Когда Анна Андреевна и Туся собрались уходить, было два часа ночи. Мы вышли все втроем. На улице было тепло, полусветло и тихо. Изредка нам попадались пьяные. Один из них крикнул нам: «Ддевочки, пойдемте».
– Однажды я шла от вас, – припомнила Анна Андреевна, – был какой-то праздник – и ко мне не приставал только тот мужчина, который в эту минуту приставал к какой-нибудь другой женщине. Им ведь все равно: от пятнадцати до шестидесяти пяти лет все годятся.
Мы подошли к Невскому. Он был пуст. Анна Андреевна пересекла его вместе с нами свободно и легко.
– Когда уже нам удастся разлюбить этот
– Мне это уже вполне удалось, – отозвалась Туся.
– Я тоже увидала другой его лик, – сказала Анна Андреевна, сразу догадавшись, что имеет в виду Тамара [149] . – А вы заметили: в конце Литейного всегда, когда ни взглянешь, лежит туча. Она бывает разных цветов, но лежит там всегда.
Продолжая разговор о пьяных, Анна Андреевна рассказала, как, когда у нее однажды на улице подвернулся каблук и она топнула ногой, чтобы он стал на место, один прохожий сказал: «Ты мне еще топни, топни, посмей только!»
149
То есть, что речь идет о застенке.
– А жаль, что из города почти исчезли лошади, – сказала Туся. – Я любила из-за окон цокающий стройный звук, или мягкий на торцах.
Анна Андреевна стала рассказывать о верховой езде, то есть о том, как ездил верхом Н. С. [150]
– Когда К. Г. [151] был вольноопределяющимся, я навещала его под Новгородом и он говорил мне, что учится верховой езде заново. Я удивлялась – он отлично ездил на лошади, красиво и подолгу, по много верст. Оказалось, это не та езда, какая требуется в походе. Надо, чтобы рука непременно лежала так, а нога этак, иначе устанешь ты или устанет лошадь, и т. д.
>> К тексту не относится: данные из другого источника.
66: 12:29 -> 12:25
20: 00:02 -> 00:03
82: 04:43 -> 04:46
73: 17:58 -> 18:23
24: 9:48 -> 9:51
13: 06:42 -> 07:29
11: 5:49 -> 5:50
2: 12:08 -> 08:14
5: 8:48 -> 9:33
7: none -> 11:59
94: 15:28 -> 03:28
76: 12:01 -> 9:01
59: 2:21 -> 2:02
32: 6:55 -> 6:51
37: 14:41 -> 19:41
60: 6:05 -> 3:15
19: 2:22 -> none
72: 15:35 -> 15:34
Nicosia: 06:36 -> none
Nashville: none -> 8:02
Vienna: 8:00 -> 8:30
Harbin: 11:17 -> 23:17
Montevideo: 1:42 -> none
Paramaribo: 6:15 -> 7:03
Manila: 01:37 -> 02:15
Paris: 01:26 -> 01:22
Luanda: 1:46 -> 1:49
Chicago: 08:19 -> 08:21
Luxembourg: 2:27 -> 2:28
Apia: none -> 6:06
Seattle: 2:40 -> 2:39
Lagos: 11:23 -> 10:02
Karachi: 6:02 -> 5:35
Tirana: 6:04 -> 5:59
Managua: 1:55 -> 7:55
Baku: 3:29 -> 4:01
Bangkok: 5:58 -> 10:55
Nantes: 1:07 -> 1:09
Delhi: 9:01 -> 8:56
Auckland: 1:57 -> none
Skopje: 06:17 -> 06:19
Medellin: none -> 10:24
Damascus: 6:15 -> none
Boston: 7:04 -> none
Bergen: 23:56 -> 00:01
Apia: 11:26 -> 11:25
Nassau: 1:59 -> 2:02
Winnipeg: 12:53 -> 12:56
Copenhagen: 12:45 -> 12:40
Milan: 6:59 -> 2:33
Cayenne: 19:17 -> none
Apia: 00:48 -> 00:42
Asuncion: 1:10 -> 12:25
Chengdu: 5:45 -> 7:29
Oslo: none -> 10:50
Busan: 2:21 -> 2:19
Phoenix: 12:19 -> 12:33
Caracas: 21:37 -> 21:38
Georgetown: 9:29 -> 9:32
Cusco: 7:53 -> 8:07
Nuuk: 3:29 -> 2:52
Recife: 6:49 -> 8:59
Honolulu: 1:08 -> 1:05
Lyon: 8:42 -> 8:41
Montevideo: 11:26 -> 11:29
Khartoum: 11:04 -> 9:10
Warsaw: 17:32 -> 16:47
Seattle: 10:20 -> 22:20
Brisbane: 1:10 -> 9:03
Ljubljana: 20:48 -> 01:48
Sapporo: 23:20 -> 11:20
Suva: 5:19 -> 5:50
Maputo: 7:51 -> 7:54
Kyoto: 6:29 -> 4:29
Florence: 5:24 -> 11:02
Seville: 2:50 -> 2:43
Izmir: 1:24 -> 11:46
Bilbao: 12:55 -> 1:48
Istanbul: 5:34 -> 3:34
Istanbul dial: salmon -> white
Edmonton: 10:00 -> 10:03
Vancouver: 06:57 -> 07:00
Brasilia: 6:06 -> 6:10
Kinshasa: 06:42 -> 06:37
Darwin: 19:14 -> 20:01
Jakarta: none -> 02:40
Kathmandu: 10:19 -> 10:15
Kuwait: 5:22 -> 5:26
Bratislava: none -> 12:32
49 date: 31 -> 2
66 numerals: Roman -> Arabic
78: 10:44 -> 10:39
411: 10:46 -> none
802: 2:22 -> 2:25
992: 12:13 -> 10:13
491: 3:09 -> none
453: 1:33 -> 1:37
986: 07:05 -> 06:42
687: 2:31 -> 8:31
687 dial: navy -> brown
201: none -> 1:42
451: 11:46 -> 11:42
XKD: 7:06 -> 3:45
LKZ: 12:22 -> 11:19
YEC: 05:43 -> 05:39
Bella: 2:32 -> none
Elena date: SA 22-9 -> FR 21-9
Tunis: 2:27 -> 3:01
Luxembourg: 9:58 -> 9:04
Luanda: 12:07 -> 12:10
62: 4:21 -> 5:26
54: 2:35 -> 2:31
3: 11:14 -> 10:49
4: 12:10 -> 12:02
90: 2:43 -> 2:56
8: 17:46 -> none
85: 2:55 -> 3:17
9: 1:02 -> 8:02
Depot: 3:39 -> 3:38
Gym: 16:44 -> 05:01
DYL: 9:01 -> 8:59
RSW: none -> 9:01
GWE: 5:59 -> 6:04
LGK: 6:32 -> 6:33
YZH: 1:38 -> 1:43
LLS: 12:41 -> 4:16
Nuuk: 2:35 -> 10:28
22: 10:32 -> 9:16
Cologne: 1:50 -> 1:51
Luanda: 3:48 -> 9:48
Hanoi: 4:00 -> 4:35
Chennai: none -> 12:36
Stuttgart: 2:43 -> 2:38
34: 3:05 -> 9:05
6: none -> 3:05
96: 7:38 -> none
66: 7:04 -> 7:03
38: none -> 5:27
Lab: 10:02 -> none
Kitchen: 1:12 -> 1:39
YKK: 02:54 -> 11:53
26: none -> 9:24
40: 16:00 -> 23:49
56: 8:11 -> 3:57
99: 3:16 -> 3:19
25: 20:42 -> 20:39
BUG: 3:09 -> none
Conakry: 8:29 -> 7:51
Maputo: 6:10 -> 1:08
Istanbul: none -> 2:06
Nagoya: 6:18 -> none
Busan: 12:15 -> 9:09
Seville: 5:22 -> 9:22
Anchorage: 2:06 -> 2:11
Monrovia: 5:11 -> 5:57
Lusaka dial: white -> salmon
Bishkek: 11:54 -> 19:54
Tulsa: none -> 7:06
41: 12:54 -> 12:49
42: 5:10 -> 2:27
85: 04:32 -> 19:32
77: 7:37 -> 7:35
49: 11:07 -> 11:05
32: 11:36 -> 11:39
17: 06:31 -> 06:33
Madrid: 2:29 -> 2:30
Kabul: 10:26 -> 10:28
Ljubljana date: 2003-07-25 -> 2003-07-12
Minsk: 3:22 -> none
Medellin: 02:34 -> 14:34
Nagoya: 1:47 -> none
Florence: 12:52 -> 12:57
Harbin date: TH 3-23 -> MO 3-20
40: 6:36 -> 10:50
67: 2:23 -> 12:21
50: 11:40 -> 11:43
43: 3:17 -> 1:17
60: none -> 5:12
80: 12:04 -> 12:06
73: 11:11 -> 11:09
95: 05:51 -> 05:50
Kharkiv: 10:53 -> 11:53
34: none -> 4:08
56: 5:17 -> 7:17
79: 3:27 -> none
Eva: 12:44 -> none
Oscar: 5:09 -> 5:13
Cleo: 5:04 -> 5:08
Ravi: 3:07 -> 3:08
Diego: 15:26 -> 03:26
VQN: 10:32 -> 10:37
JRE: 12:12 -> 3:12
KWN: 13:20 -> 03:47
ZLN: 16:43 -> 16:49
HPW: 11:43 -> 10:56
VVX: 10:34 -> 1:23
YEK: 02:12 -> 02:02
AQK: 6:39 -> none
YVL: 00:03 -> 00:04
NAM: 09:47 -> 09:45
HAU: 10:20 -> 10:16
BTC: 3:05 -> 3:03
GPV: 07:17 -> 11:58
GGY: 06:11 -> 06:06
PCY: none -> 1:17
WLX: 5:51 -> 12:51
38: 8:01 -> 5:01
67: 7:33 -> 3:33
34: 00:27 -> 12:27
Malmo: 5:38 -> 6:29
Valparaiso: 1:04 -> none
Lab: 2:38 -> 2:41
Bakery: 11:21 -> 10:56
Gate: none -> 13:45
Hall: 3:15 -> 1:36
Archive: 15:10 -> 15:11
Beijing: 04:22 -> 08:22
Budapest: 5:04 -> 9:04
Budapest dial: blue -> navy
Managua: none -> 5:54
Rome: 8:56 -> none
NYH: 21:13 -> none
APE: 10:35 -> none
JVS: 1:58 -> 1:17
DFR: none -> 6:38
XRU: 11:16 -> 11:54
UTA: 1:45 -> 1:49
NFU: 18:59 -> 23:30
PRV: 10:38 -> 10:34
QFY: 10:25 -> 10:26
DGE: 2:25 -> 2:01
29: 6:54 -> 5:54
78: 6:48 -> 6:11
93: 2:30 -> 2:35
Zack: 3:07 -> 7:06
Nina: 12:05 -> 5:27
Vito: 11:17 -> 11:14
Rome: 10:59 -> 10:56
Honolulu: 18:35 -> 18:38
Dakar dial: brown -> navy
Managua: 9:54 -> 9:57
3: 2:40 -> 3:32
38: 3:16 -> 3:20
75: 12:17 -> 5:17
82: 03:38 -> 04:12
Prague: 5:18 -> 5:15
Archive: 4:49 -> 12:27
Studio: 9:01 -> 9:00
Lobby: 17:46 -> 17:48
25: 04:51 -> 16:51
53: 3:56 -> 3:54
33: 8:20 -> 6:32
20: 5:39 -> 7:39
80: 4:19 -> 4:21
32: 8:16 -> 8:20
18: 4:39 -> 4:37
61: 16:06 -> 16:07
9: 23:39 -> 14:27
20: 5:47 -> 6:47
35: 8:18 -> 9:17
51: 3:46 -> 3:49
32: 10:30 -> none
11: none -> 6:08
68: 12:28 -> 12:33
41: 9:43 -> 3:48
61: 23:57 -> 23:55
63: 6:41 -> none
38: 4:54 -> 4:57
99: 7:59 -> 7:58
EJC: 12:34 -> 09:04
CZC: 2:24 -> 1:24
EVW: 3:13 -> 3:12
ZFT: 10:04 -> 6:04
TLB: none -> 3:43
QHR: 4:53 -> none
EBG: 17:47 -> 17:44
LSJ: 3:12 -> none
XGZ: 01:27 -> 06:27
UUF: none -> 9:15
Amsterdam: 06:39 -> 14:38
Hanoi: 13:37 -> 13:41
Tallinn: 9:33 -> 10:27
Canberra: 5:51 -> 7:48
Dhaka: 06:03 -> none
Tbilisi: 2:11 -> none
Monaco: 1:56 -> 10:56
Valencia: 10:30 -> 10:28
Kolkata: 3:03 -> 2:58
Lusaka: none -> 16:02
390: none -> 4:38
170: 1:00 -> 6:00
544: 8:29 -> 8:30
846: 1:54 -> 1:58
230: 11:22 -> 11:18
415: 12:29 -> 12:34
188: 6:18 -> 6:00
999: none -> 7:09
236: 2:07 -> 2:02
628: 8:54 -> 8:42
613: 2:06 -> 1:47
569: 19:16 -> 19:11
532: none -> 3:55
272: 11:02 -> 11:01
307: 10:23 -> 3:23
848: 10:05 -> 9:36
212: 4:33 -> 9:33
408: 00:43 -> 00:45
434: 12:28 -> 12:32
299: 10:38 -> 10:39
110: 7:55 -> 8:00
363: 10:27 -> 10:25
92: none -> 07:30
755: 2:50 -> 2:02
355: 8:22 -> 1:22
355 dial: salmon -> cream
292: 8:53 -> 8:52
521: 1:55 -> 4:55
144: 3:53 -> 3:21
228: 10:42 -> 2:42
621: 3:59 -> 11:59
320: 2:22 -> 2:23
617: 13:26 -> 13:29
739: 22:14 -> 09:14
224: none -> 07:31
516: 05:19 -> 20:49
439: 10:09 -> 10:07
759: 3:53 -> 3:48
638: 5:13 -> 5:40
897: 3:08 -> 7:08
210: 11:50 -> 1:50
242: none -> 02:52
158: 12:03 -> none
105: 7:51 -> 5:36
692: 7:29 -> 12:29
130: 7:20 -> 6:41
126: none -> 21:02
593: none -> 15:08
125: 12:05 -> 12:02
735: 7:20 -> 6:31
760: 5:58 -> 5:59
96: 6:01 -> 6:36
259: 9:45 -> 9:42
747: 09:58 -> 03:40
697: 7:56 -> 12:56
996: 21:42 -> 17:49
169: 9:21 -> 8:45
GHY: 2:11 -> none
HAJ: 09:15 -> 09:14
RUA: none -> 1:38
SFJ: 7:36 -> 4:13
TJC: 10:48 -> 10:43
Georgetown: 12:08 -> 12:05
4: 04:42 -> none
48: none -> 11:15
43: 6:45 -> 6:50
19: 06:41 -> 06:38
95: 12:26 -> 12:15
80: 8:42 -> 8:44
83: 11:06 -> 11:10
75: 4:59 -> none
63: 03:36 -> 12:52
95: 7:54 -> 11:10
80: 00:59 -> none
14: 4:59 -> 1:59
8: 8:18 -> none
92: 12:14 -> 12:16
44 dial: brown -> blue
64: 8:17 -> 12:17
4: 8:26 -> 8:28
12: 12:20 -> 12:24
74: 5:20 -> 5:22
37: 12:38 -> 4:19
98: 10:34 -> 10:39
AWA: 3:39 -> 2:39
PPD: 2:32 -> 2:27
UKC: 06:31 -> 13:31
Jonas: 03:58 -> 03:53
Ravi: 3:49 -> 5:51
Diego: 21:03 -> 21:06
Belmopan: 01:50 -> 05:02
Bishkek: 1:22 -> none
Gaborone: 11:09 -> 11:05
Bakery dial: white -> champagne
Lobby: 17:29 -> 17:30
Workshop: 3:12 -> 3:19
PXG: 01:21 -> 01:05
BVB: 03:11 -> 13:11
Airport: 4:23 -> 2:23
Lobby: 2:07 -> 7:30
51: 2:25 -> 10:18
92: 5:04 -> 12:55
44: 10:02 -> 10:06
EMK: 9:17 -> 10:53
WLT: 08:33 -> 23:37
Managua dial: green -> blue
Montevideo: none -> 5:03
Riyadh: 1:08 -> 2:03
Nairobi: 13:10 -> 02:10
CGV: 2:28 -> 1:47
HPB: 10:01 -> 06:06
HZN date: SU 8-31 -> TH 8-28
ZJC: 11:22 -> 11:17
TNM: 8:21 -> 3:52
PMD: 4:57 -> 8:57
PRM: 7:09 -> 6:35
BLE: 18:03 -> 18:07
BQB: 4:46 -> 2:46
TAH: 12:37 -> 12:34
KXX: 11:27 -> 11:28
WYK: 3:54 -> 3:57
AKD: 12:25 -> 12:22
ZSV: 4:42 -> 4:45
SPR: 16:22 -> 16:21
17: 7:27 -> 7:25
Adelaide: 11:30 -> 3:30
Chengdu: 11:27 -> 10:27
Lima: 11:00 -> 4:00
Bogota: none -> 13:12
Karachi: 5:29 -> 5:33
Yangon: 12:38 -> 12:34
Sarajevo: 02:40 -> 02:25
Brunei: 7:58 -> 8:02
И без битья не обходится ученье. Он рассказывал, что великого князя берейторы стегали по ногам.
150
Николай Степанович Гумилев.
151
Коля Гумилев.
Мы дошли до ее ворот со стороны Литейного. Тут Туся простилась с нами. Анна Андреевна любезно пообещала прислать ей книгу в подарок. Я, как всегда, проводила Анну Андреевну через двор и вверх по лестнице до самых дверей. И, как всегда, идти от нее назад мне было почему-то совсем не страшно. Впрочем, ночи уже не черные, а серые.
14 мая 40. У Анны Андреевны беда – все то же. Из доброго ее колдовства ничего не прядется.
Сегодня она вызвала меня к себе днем, усадила на диван, сама села рядом и рассказала подробно о новой своей неудаче [152] . Она какая-то торжественная, тихая, аккуратно причесанная, с челкой и даже со знаменитым своим гребнем в волосах. Но торчит он как-то криво.
152
Очередная неудача в хлопотах о Деве.
– Это мне Вовка так заколол, – сказала она, проследив мой взгляд и вынимая из волос гребень.
Вошли мальчики, Вовка и Валя, она поцеловала каждого в обе щеки и велела им идти к себе.
– Шакалик такой ласковый. Сегодня говорит: «Ня, голубка, доченька…»
Я сидела возле, не находя никаких слов, никаких утешений. Я не Шакалик и не могу сказать ей: «Ня, голубка, доченька». Но может быть, ей все-таки делалось легче оттого, что кто-то сидел рядом и слушал – короткие слова, длинные молчания…
15 мая 40. Вечером я была у Анны Андреевны. У нее – Лотта. Анна Андреевна, грустная, желтая, сидела в своем кресле, раскинув руки, – а Лотта болтала без умолку, стараясь, видимо, ее развлечь. Болтала очень развязно, но иногда в самом деле остроумно. Анна Андреевна отвечала коротко, иногда не отвечала совсем, но остротам смеялась.
В комнате появился – на что обратила мое внимание Лотта – сундук. Большой, кованый. «XVI века, – пояснила нам Анна Андреевна. – Я держу в нем книги. У меня очень неинтеллигентная комната: книг не видно. Они в комоде – и вот в сундуке».